### Task instructions
Identify each line in the records below that contains the word "حکومت", and copy it.

### Excerpted data
- Opening Delimiter -

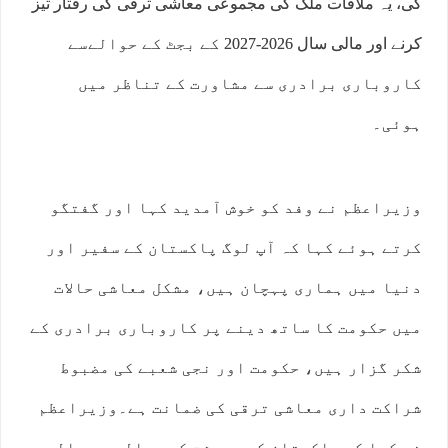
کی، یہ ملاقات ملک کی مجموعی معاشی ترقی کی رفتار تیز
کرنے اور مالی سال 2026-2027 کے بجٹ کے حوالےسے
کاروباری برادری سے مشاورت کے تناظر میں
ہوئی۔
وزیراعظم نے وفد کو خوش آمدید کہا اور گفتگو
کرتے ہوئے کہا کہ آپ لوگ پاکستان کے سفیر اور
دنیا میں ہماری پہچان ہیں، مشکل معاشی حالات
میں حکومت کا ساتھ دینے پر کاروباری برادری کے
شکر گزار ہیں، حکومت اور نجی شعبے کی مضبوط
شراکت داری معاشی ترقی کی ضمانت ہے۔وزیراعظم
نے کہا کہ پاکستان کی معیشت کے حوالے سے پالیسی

- Closing Delimiter -
- Opening Delimiter -

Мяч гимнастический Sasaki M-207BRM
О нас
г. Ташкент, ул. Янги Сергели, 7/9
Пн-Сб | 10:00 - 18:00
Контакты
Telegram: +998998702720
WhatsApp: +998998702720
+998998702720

- Closing Delimiter -
- Opening Delimiter -

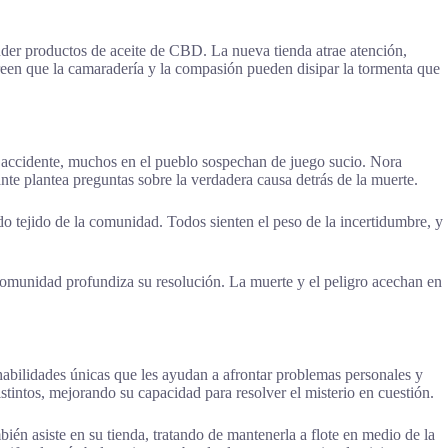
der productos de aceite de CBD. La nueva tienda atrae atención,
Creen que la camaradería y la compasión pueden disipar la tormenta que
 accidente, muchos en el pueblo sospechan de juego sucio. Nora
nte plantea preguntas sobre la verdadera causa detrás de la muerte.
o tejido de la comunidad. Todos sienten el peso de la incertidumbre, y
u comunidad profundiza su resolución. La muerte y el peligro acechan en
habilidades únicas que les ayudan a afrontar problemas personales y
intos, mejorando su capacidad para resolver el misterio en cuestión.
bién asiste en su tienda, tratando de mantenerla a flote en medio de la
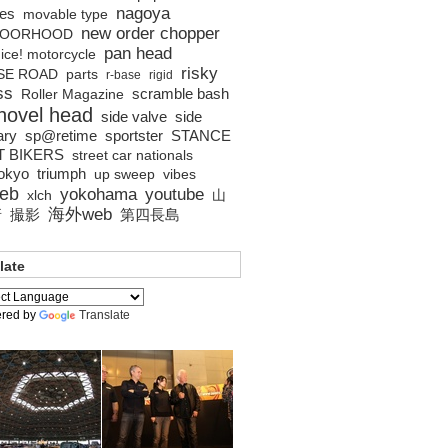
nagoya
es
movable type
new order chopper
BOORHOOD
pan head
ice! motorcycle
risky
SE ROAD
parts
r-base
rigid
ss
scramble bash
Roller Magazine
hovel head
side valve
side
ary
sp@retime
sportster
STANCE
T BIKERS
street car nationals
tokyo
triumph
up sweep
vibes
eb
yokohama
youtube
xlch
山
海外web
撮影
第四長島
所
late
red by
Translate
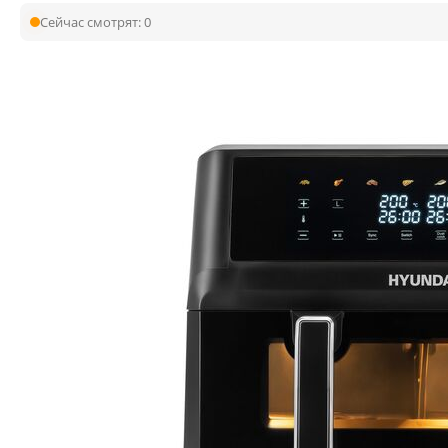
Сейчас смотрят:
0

- Closing Delimiter -

### Solution to the exercise
میں حکومت کا ساتھ دینے پر کاروباری برادری کے
شکر گزار ہیں، حکومت اور نجی شعبے کی مضبوط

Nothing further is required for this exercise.